My ego soars when I earn a pretty smile. “Being charmed amid dangerous conditions by a devastatingly attractive astrophysicist does set the bar rather high.”

My whole body is one white-hot flame. “Damn, I’ve always been my own worst enemy.” I give a shrug. “Regardless, it’s more than your physical appearance. It’s just you, starling.”

She levels me with a vulnerable look that is so damn beautiful, I swear the air crackles with static to back my claim.

“Remove your helmet,” she says.

I hold her intense stare through the visor, waiting a painstaking three seconds longer before I relent. Pushing upright, I pry the helmet off and rest it on the fuel tank, then run my gloved palm over my disheveled hair.

She openly inspects the planes of my face, and I feel the press of her gaze as though she reaches out to touch me.

The breeze sends layers of her hair across her eyes to break the connection before she hooks the strands behind her ear, her cuff riding up to reveal the archer across her wrist. “Are you saying these things to make me too uncomfortable to return to your lecture?”

“Are you uncomfortable?”

She doesn’t answer right away. “No.”

I drape my arms over my helmet. “Then I hardly see any point in stopping.”
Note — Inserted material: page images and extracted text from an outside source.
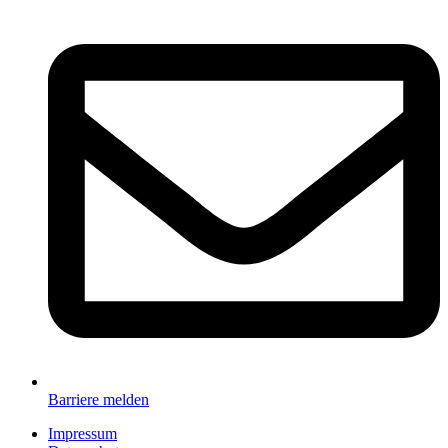
Barriere melden
Impressum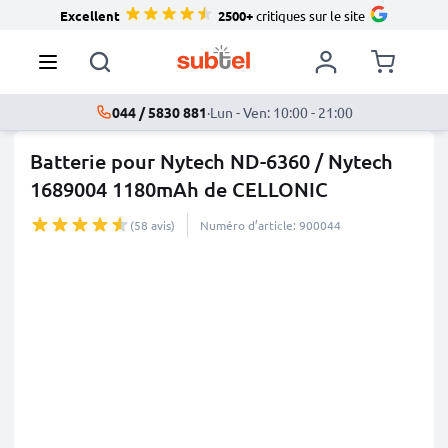
Excellent
2500+
critiques sur le site
044 / 5830 881
·
Lun - Ven: 10:00 - 21:00
Batterie pour Nytech ND-6360 / Nytech
1689004 1180mAh de CELLONIC
(58 avis)
Numéro d’article: 900044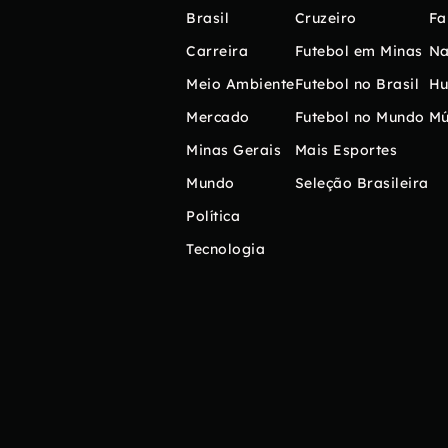
Brasil
Cruzeiro
Fa
Carreira
Futebol em Minas
Na
Meio Ambiente
Futebol no Brasil
H
Mercado
Futebol no Mundo
Mú
Minas Gerais
Mais Esportes
Mundo
Seleção Brasileira
Política
Tecnologia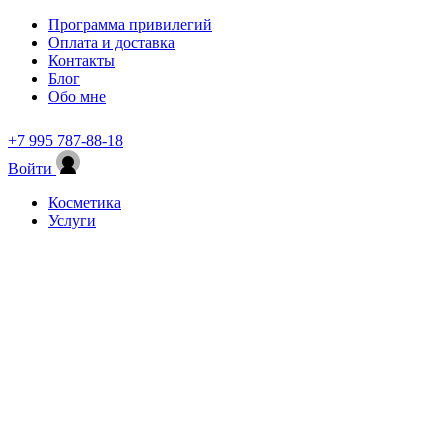
Программа привилегий
Оплата и доставка
Контакты
Блог
Обо мне
+7 995 787-88-18
Войти
Косметика
Услуги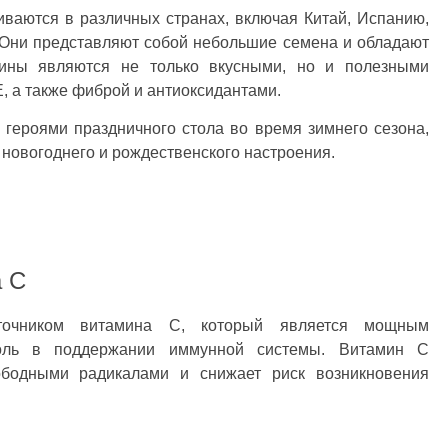
аются в различных странах, включая Китай, Испанию,
 Они представляют собой небольшие семена и обладают
ины являются не только вкусными, но и полезными
, а также фиброй и антиоксидантами.
героями праздничного стола во время зимнего сезона,
 новогоднего и рождественского настроения.
а С
точником витамина С, который является мощным
оль в поддержании иммунной системы. Витамин С
ободными радикалами и снижает риск возникновения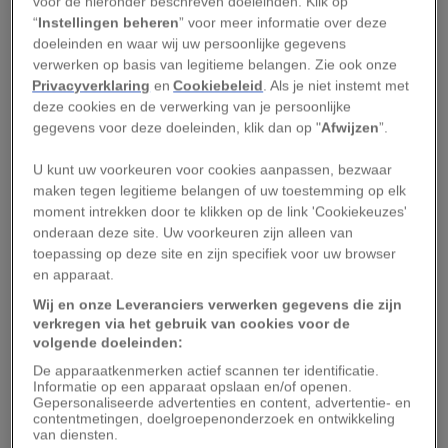
voor de hieronder beschreven doeleinden. Klik op
“
Instellingen beheren
” voor meer informatie over deze
maar droeg de eunuchen op het in stukken te
doeleinden en waar wij uw persoonlijke gegevens
snijden. Daarna proefde ze het door het voedsel
verwerken op basis van legitieme belangen. Zie ook onze
naar haar mond te brengen met een gouden
Privacyverklaring
en
Cookiebeleid
. Als je niet instemt met
deze cookies en de verwerking van je persoonlijke
instrument met twee ­punten.’ Het is de eerste
gegevens voor deze doeleinden, klik dan op "
Afwijzen
”.
vermelding van het gebruik van de vork in
Europa, die in de Byzantijnse wereld al
U kunt uw voorkeuren voor cookies aanpassen, bezwaar
maken tegen legitieme belangen of uw toestemming op elk
eeuwenlang bestond.
moment intrekken door te klikken op de link 'Cookiekeuzes'
onderaan deze site. Uw voorkeuren zijn alleen van
Na verloop van tijd gingen de Romeinen toch
toepassing op deze site en zijn specifiek voor uw browser
overstag. Ze transformeerden het bestek dat ze
en apparaat.
zelf gebruikten – een puntige dolk – tot een
Wij en onze Leveranciers verwerken gegevens die zijn
spies en later tot een vork om voedsel mee te
verkregen via het gebruik van cookies voor de
volgende doeleinden:
prikken. De nauwe band tussen Byzantium en
De apparaatkenmerken actief scannen ter identificatie.
Venetië verklaart waarom de vork via de
Informatie op een apparaat opslaan en/of openen.
Gepersonaliseerde advertenties en content, advertentie- en
Adriatische republiek naar Europa kwam.
contentmetingen, doelgroepenonderzoek en ontwikkeling
van diensten.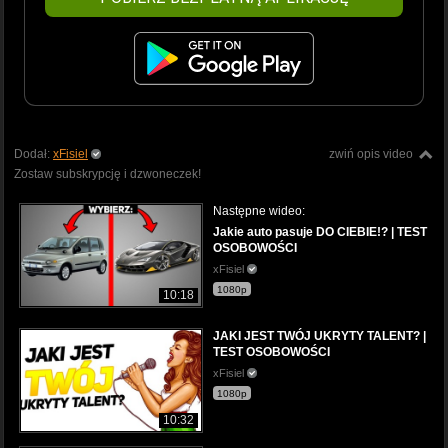
Dodał:
xFisiel
zwiń opis video
Zostaw subskrypcję i dzwoneczek!
Następne wideo:
Jakie auto pasuje DO CIEBIE!? | TEST
OSOBOWOŚCI
xFisiel
1080p
10:18
JAKI JEST TWÓJ UKRYTY TALENT? |
TEST OSOBOWOŚCI
xFisiel
1080p
10:32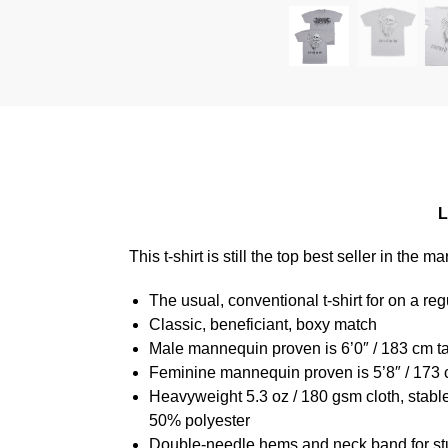
L
This t-shirt is still the top best seller in th
The usual, conventional t-shirt for on a reg
Classic, beneficiant, boxy match
Male mannequin proven is 6’0″ / 183 cm 
Feminine mannequin proven is 5’8″ / 173 
Heavyweight 5.3 oz / 180 gsm cloth, stabl
50% polyester
Double-needle hems and neck band for st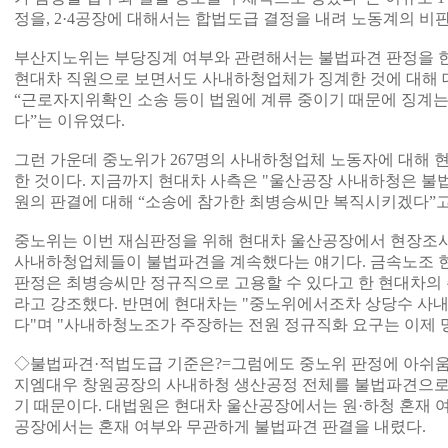
정을, 2·4공장에 대해서는 합법도급 결정을 내려 노동계의 비
부산지노위는 부당징계 여부와 관련해서는 불법파견 판정을 한
현대차 직원으로 보면서도 사내하청업체가 징계한 것에 대해 
“근로자지위확인 소송 등이 법원에 계류 중이기 때문에 징계는 
다”는 이유였다.
그런 가운데 중노위가 267명의 사내하청업체 노동자에 대해 
한 것이다. 지금까지 현대차 사측은 "울산공장 사내하청은 불
원의 판결에 대해 “소송에 참가한 최병승씨만 복직시키겠다”고
중노위는 이번 재심판정을 위해 현대차 울산공장에서 현장조사
사내하청업체들이 불법파견을 계속했다는 얘기다. 금속노조 
판정은 최병승씨만 정규직으로 고용할 수 있다고 한 현대차의 
라고 강조했다. 반면에 현대차는 "중노위에서조차 상당수 사
다"며 "사내하청노조가 주장하는 전원 정규직화 요구는 이제 
◇불법파견·적법도급 기준은?=그럼에도 중노위 판정에 아쉬움
지엠대우 창원공장의 사내하청 생산공정 전체를 불법파견으로 
기 때문이다. 대법원은 현대차 울산공장에서는 원·하청 혼재 
공장에서는 혼재 여부와 무관하게 불법파견 판결을 내렸다.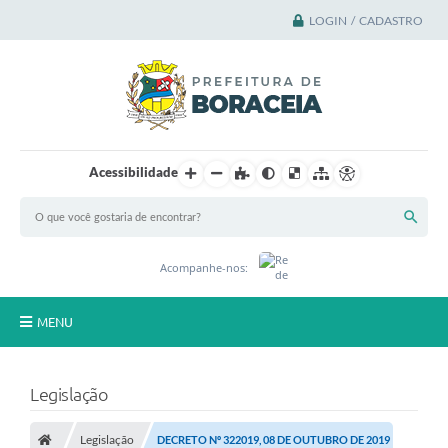
LOGIN / CADASTRO
Acessibilidade
Acompanhe-nos:
MENU
Principal
Legislação
A Cidade
Legislação
DECRETO Nº 322019, 08 DE OUTUBRO DE 2019
A Prefeitura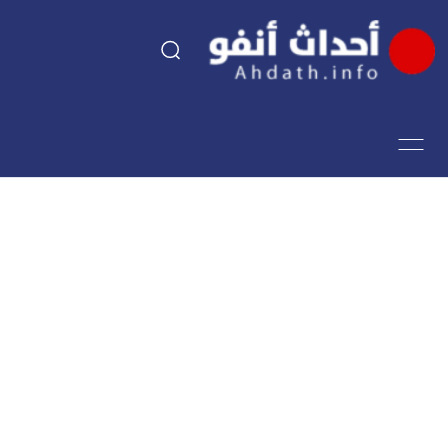
السياسة
اقتصاد
مجتمع
الرياضة
فن وثقافة
أحداث تيفي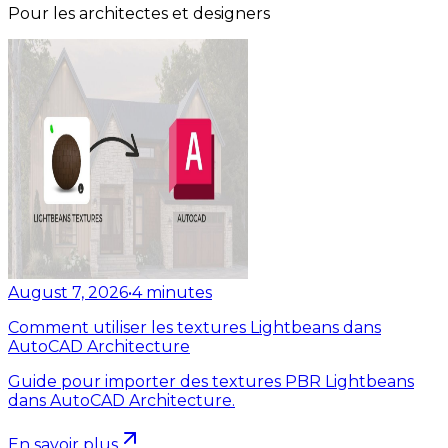
Pour les architectes et designers
August 7, 2026
•
4
minutes
Comment utiliser les textures Lightbeans dans
AutoCAD Architecture
Guide pour importer des textures PBR Lightbeans
dans AutoCAD Architecture.
En savoir plus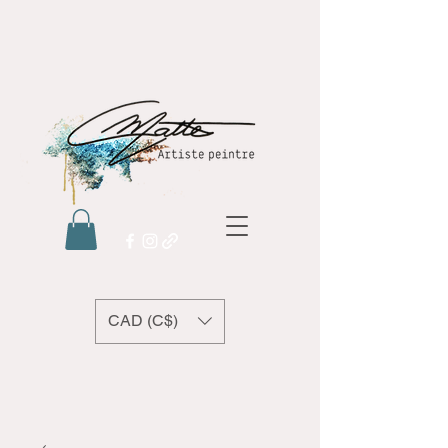
CAD (C$)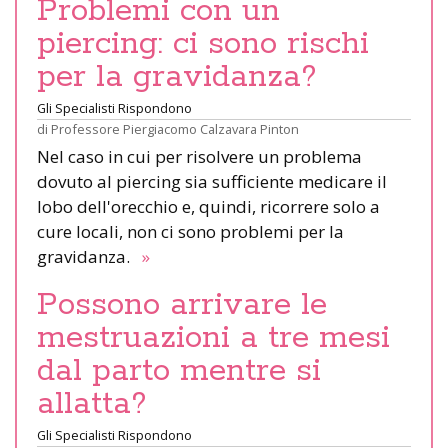
Problemi con un
piercing: ci sono rischi
per la gravidanza?
Gli Specialisti Rispondono
di
Professore Piergiacomo Calzavara Pinton
Nel caso in cui per risolvere un problema
dovuto al piercing sia sufficiente medicare il
lobo dell'orecchio e, quindi, ricorrere solo a
cure locali, non ci sono problemi per la
gravidanza.
»
Possono arrivare le
mestruazioni a tre mesi
dal parto mentre si
allatta?
Gli Specialisti Rispondono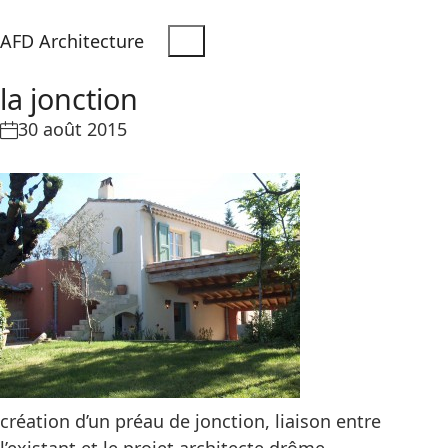
AFD Architecture
la jonction
30 août 2015
création d’un préau de jonction, liaison entre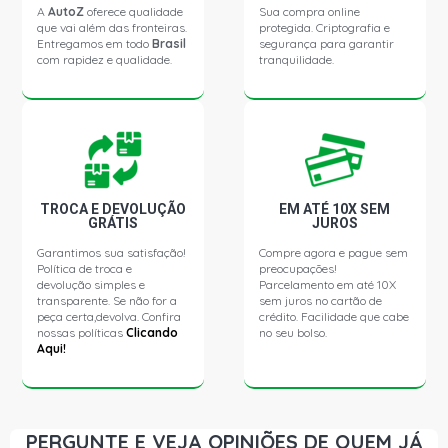
ESCORT GLX I HATCH 2.0 8V AP (1993 - 1996)
A
AutoZ
oferece qualidade
Sua compra online
que vai além das fronteiras.
protegida. Criptografia e
Entregamos em todo
Brasil
segurança para garantir
com rapidez e qualidade.
tranquilidade.
ESCORT RACER HATCH 2.0 8V AP (1993 - 1996)
ESCORT XR3 I HATCH 2.0 8V AP (1993 - 1996)
LOGUS CL SEDAN 1.6 8V AE (1993 - 1996)
TROCA E DEVOLUÇÃO
EM ATÉ 10X SEM
GRÁTIS
JUROS
LOGUS CLI SEDAN 1.6 8V AE (1993 - 1996)
Garantimos sua satisfação!
Compre agora e pague sem
Política de troca e
preocupações!
LOGUS GL SEDAN 1.6 8V AE (1993 - 1996)
devolução simples e
Parcelamento em até 10X
transparente. Se não for a
sem juros no cartão de
peça certa,devolva. Confira
crédito. Facilidade que cabe
nossas políticas
Clicando
no seu bolso.
LOGUS GLI SEDAN 1.6 8V AE (1993 - 1996)
Aqui!
LOGUS GLS SEDAN 1.6 8V AE (1993 - 1996)
PERGUNTE E VEJA OPINIÕES DE QUEM JÁ
LOGUS CL SEDAN 1.6 8V AP (1993 - 1996)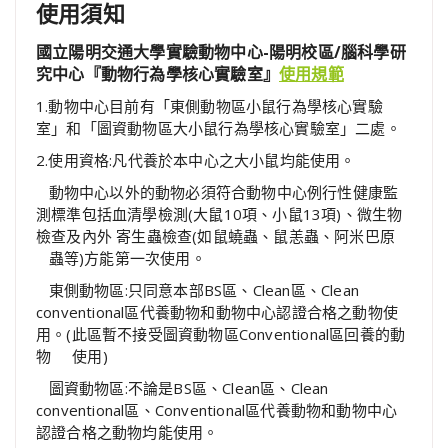
使用須知
國立陽明交通大學實驗動物中心-陽明校區/腦科學研
究中心『動物行為學核心實驗室』
使用規範
1.動物中心目前有「東側動物區小鼠行為學核心實驗
室」和「圖資動物區大小鼠行為學核心實驗室」二處。
2.使用資格:凡代養於本中心之大小鼠均能使用。
動物中心以外的動物必須符合動物中心例行性健康監
測標準包括血清學檢測(大鼠10項、小鼠13項)、微生物
檢查及內外 寄生蟲檢查(如鼠蟯蟲、鼠恙蟲、阿米巴原­
蟲等)方能第一次使用。
東側動物區:只同意本部BS區、Clean區、Clean
conventional區代養動物和動物中心認證合格之動物使
用。(此區暫不接受圖資動物區Conventional區回養的動
物 使用)
圖資動物區:不論是BS區、Clean區、Clean
conventional區、Conventional區代養動物和動物中心
認證合格之動物均能使用。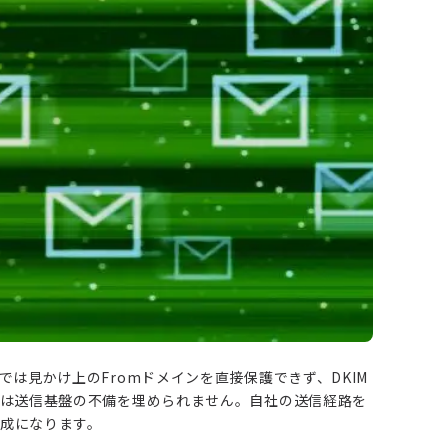
では見かけ上のFromドメインを直接保護できず、DKIM
では送信基盤の不備を埋められません。自社の送信経路を
構成になります。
“You don’t?” Her gaze lowers to my gloved hand, and the sharp remark practically impales me. “What’s the point in seducing me if you’re unable to take it further.”

“Fuck, ouch.” My hand curls into a tight fist behind my helmet, agitating the burn. “Don’t need to spar in a game of chess when you can strike with a gambit like that,” I say, letting anger lick my wound.

Her nude lips curl into a gentle smile, and my heart clenches in my chest. “You need to be in my office tomorrow.” The way she saysneeddigs beneath my skin. “If you don’t want me in your lectures, that is.”

“Not sure you’re in a position to threaten ultimatums.”

“Do you feel threatened?”

My tongue coasts across my bottom lip. “You don’t want to hear what I’m feeling right this second, Collins.”

My words provoke a shiver, and despite my best effort at restraint, my gaze hungrily tracks over her, rousing a buried desire.

I absolutely feel threatened by her.

“Intrusive thoughts are meant to be kept silent, Orion.”

“Trust me when I say, I’m holding the worst of them back.”